Inequities in reproductive health
“The whole idea that people being afraid they may be criminalized if they’re seeking out abortion care, even if they’re seeking out support related to how to self-manage termination,” say Small.
“You have a scenario where people who may, because of previous injustices in the health care system, or previous mistrust of the health care system, are contributing to some of the maternal mortality in the United States. And you have a scenario where you’ve placed individuals in an adversarial position that may even involve law enforcement. That’s a very dangerous situation for communities of color.
“This environment of placing pregnant and potentially pregnant individuals in this kind of toxic relationship with health care providers is one that is only going to worsen maternal mortality […] for Black women in America.”
“The medications that we use for miscarriage management are absolutely the same as the ones we used for medication abortion care,” says Gray.
“The process of someone’s body having a miscarriage versus going through the normal process of medication abortion, there’s no litmus test that you can say, ‘Oh, this patient had a miscarriage, or not.’
“That worries patients. They wonder, will doctors know what’s going on with my body? Will they test me for these medications? It doesn’t even matter because those are the same medications we use for miscarriage.”
Mental health and maternal deaths
“Mental health. This is an area that is garnering, appropriately, additional attention in our country,” says Small.
“Severe maternal morbidity is associated with a higher risk for maternal conditions like depression and even Post Traumatic Stress Disorder. These are things that are life-threatening, that don’t cause death, but they would cause death if they weren’t treated.
“You’re asking individuals to be pushed to the brink of death […] because a legislator has deemed that be the case. That is something that really concerns me, it troubles me.
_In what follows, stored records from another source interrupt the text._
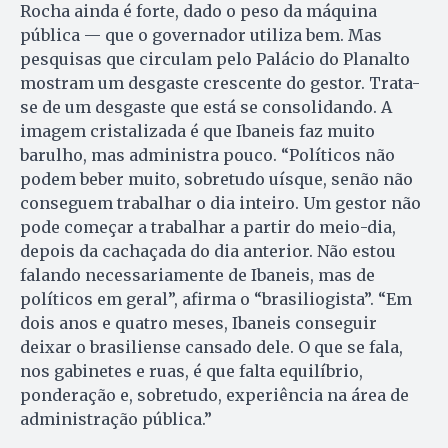
Rocha ainda é forte, dado o peso da máquina
pública — que o governador utiliza bem. Mas
pesquisas que circulam pelo Palácio do Planalto
mostram um desgaste crescente do gestor. Trata-
se de um desgaste que está se consolidando. A
imagem cristalizada é que Ibaneis faz muito
barulho, mas administra pouco. “Políticos não
podem beber muito, sobretudo uísque, senão não
conseguem trabalhar o dia inteiro. Um gestor não
pode começar a trabalhar a partir do meio-dia,
depois da cachaçada do dia anterior. Não estou
falando necessariamente de Ibaneis, mas de
políticos em geral”, afirma o “brasiliogista”. “Em
dois anos e quatro meses, Ibaneis conseguir
deixar o brasiliense cansado dele. O que se fala,
nos gabinetes e ruas, é que falta equilíbrio,
ponderação e, sobretudo, experiência na área de
administração pública.”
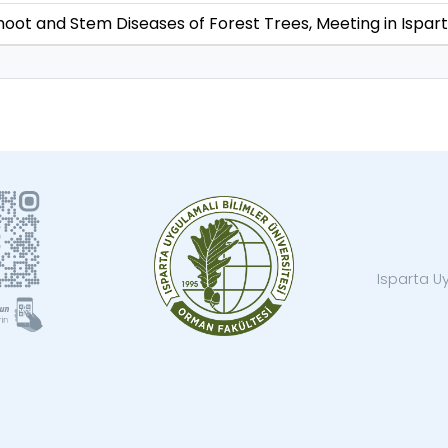
Shoot and Stem Diseases of Forest Trees, Meeting in Ispar
Isparta Uy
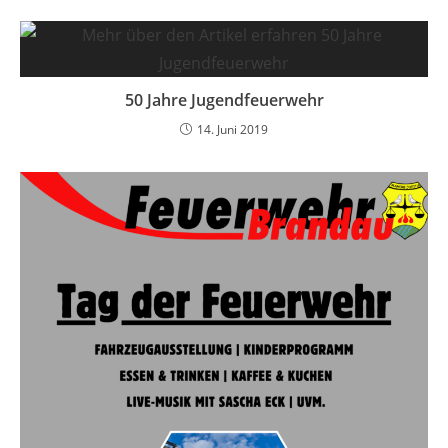
50 Jahre Jugendfeuerwehr
14. Juni 2019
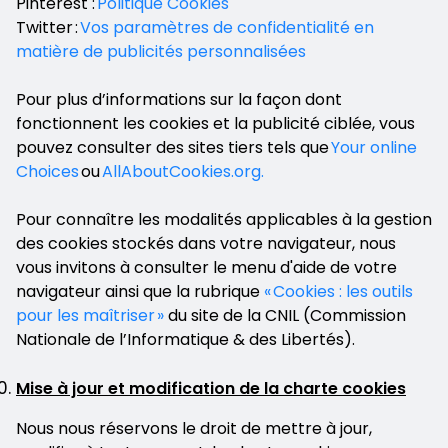
Pinterest :
Politique Cookies
Twitter :
Vos paramètres de confidentialité en
matière de publicités personnalisées
Pour plus d’informations sur la façon dont
fonctionnent les cookies et la publicité ciblée, vous
pouvez consulter des sites tiers tels que
Your online
Choices
ou
AllAboutCookies.org.
Pour connaître les modalités applicables à la gestion
des cookies stockés dans votre navigateur, nous
vous invitons à consulter le menu d'aide de votre
navigateur ainsi que la rubrique
« Cookies : les outils
pour les maîtriser »
du site de la CNIL (Commission
Nationale de l’Informatique & des Libertés).
Mise à jour et modification de la charte cookies
Nous nous réservons le droit de mettre à jour,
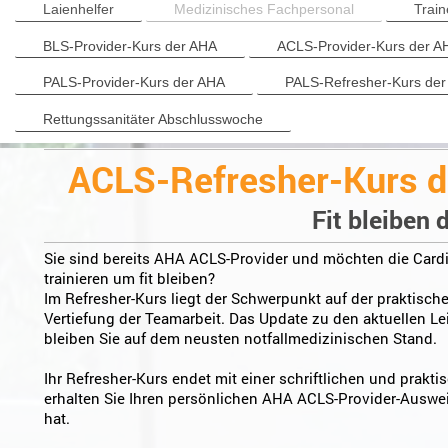
Laienhelfer
Medizinisches Fachpersonal
Train
BLS-Provider-Kurs der AHA
ACLS-Provider-Kurs der A
PALS-Provider-Kurs der AHA
PALS-Refresher-Kurs de
Rettungssanitäter Abschlusswoche
ACLS-Refresher-Kurs d
Fit bleiben 
Sie sind bereits AHA ACLS-Provider und möchten die Car
trainieren um fit bleiben?
Im Refresher-Kurs liegt der Schwerpunkt auf der praktisc
Vertiefung der Teamarbeit. Das Update zu den aktuellen Lei
bleiben Sie auf dem neusten notfallmedizinischen Stand.
Ihr Refresher-Kurs endet mit einer schriftlichen und prak
erhalten Sie Ihren persönlichen AHA ACLS-Provider-Ausweis
hat.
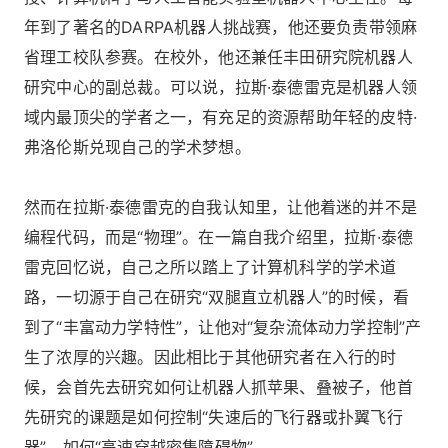
年到了著名的DARPA机器人挑战赛，他还要负责带领麻
省理工校队参赛。在校外，他还兼任丰田研究院机器人
研究中心的副总裁。可以说，拉斯·泰德雷克是机器人领
域内最顶尖的学者之一，有充足的资源帮助年轻的皮特·
弗洛伦斯兑现自己的学术梦想。
然而在拉斯·泰德雷克的自我认知里，让他着迷的并不是
编程代码，而是“物理”。在一篇自我介绍里，拉斯·泰德
雷克回忆说，自己之所以踏上了计算机科学的学术道
路，一切源于自己在研究“双腿直立机器人”的时候，看
到了“丰富动力学特性”，让他对“复杂流体动力学控制”产
生了浓厚的兴趣。因此相比于其他研究者在入行的时
候，会首先去研究如何让机器人抓苹果、叠被子，他首
先研究的课题是如何控制“失速后的飞行器或扑翼飞行
器”，如何“高速穿越密集障碍物”。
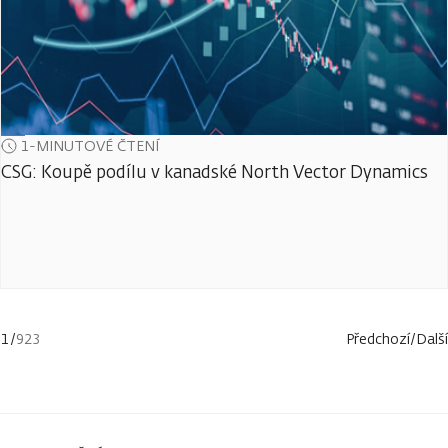
1-MINUTOVÉ ČTENÍ
CSG: Koupě podílu v kanadské North Vector Dynamics
1
/
923
Předchozí
/
Další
“I think we just have no sense of just how bad this is going to impact individuals in our country.”
The future of ob-gyn care
“In states like Texas and others that already had a strict ban in place, they’re seeing how those changes are happening right before their eyes,” says Gray. “They’re seeing patients’ lives being put at risk on a daily basis. They’re having to give patients non evidence-based advice and recommendations because their state legislators are saying that’s the right thing to do.
“You don’t know what a patient is experiencing or going through. You can’t imagine it until you’re facing it yourself. That trust between a patient and their physician or their health care provider needs to be reinstated. There’s this idea that a ban will make care safer for the patient—that’s absolutely not true at all. In fact it makes care less safe. It will likely increase maternal mortality in this country.
“It’s not just a simple question of right or wrong. This is a complicated issue and people feel differently about it, but we have to let patients have autonomy over their lives.”